YOUR TASK: Repeat the lines of the data exactly and exclude any picture among them.

GIVEN ENTRIES: Begin

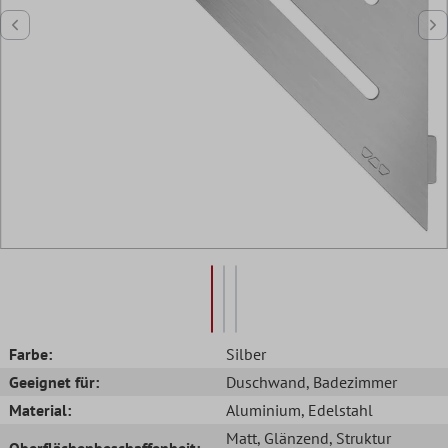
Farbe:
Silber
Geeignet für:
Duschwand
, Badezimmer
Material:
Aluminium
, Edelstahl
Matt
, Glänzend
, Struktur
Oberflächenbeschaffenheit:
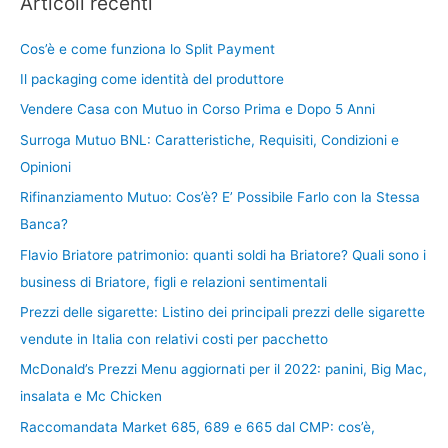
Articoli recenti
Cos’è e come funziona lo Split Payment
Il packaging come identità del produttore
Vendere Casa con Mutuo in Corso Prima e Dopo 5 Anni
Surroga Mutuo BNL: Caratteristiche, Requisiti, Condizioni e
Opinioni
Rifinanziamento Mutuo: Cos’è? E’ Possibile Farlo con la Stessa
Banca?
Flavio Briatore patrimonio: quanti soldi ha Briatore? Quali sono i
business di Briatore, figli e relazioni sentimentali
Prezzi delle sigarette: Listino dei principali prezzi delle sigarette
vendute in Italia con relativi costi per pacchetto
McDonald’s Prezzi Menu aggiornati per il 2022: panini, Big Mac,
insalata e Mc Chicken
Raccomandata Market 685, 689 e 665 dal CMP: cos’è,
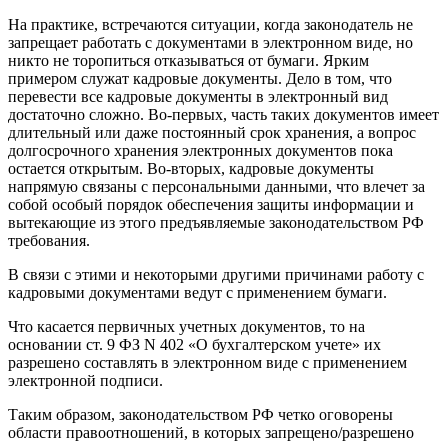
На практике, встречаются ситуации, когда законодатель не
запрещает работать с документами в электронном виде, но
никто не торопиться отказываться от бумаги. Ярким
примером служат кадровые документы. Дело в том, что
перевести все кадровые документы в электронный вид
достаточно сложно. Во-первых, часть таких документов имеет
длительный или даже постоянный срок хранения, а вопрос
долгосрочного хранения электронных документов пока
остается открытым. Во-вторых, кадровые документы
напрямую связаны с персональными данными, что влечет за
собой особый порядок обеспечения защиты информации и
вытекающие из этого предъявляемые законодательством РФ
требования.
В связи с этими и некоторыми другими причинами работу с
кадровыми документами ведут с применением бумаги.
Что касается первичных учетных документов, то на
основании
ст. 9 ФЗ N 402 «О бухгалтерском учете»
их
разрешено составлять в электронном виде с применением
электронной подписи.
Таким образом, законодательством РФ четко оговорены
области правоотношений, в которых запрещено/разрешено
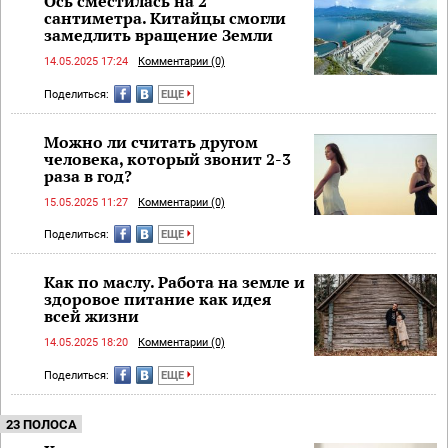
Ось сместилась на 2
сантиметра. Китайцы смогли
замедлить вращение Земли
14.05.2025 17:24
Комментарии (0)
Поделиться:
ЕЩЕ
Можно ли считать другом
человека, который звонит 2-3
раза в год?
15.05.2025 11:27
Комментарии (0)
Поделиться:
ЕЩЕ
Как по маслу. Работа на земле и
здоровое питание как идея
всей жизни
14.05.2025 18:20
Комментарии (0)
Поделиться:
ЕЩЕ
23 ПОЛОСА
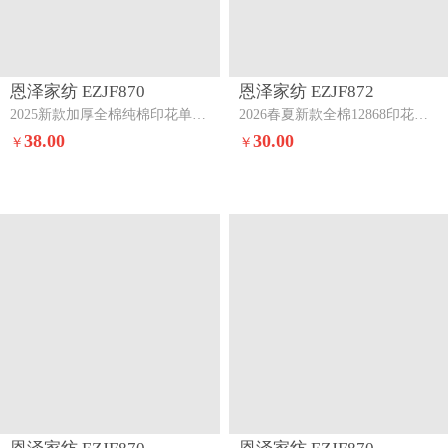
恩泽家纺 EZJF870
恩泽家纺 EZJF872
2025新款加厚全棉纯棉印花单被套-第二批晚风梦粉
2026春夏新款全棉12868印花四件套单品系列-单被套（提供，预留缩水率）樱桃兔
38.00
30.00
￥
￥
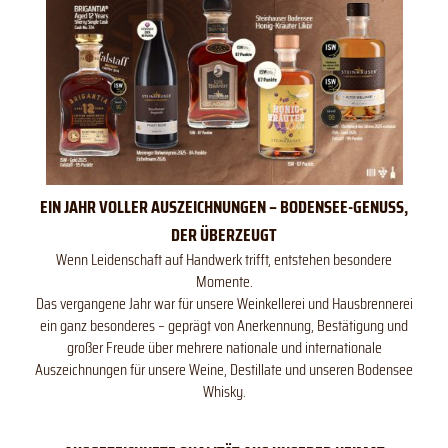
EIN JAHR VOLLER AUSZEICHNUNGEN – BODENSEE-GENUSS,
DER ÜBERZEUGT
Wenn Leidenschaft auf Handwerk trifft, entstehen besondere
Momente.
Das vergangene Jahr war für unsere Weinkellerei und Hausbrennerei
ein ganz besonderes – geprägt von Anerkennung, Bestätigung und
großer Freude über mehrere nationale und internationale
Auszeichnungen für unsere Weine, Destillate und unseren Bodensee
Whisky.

GIVEN ENTRIES: End

RESULT OF THIS EXERCISE:
Farbe:
Silber
Geeignet für:
Duschwand
, Badezimmer
Material:
Aluminium
, Edelstahl
Matt
, Glänzend
, Struktur
Oberflächenbeschaffenheit:
Articoli recenti
Cos’è e come funziona lo Split Payment
Il packaging come identità del produttore
Vendere Casa con Mutuo in Corso Prima e Dopo 5 Anni
Surroga Mutuo BNL: Caratteristiche, Requisiti, Condizioni e
Opinioni
Rifinanziamento Mutuo: Cos’è? E’ Possibile Farlo con la Stessa
Banca?
Flavio Briatore patrimonio: quanti soldi ha Briatore? Quali sono i
business di Briatore, figli e relazioni sentimentali
Prezzi delle sigarette: Listino dei principali prezzi delle sigarette
vendute in Italia con relativi costi per pacchetto
McDonald’s Prezzi Menu aggiornati per il 2022: panini, Big Mac,
insalata e Mc Chicken
Raccomandata Market 685, 689 e 665 dal CMP: cos’è,
На практике, встречаются ситуации, когда законодатель не
запрещает работать с документами в электронном виде, но
никто не торопиться отказываться от бумаги. Ярким
примером служат кадровые документы. Дело в том, что
перевести все кадровые документы в электронный вид
достаточно сложно. Во-первых, часть таких документов имеет
длительный или даже постоянный срок хранения, а вопрос
долгосрочного хранения электронных документов пока
остается открытым. Во-вторых, кадровые документы
напрямую связаны с персональными данными, что влечет за
собой особый порядок обеспечения защиты информации и
вытекающие из этого предъявляемые законодательством РФ
требования.
В связи с этими и некоторыми другими причинами работу с
кадровыми документами ведут с применением бумаги.
Что касается первичных учетных документов, то на
основании
ст. 9 ФЗ N 402 «О бухгалтерском учете»
их
разрешено составлять в электронном виде с применением
электронной подписи.
Таким образом, законодательством РФ четко оговорены
области правоотношений, в которых запрещено/разрешено
Ось сместилась на 2
сантиметра. Китайцы смогли
замедлить вращение Земли
14.05.2025 17:24
Комментарии (0)
Поделиться:
ЕЩЕ
Можно ли считать другом
человека, который звонит 2-3
раза в год?
15.05.2025 11:27
Комментарии (0)
Поделиться:
ЕЩЕ
Как по маслу. Работа на земле и
здоровое питание как идея
всей жизни
14.05.2025 18:20
Комментарии (0)
Поделиться:
ЕЩЕ
23 ПОЛОСА
恩泽家纺 EZJF870
恩泽家纺 EZJF872
2025新款加厚全棉纯棉印花单被套-第二批晚风梦粉
2026春夏新款全棉12868印花四件套单品系列-单被套（提供，预留缩水率）樱桃兔
38.00
30.00
￥
￥
EIN JAHR VOLLER AUSZEICHNUNGEN – BODENSEE-GENUSS,
DER ÜBERZEUGT
Wenn Leidenschaft auf Handwerk trifft, entstehen besondere
Momente.
Das vergangene Jahr war für unsere Weinkellerei und Hausbrennerei
ein ganz besonderes – geprägt von Anerkennung, Bestätigung und
großer Freude über mehrere nationale und internationale
Auszeichnungen für unsere Weine, Destillate und unseren Bodensee
Whisky.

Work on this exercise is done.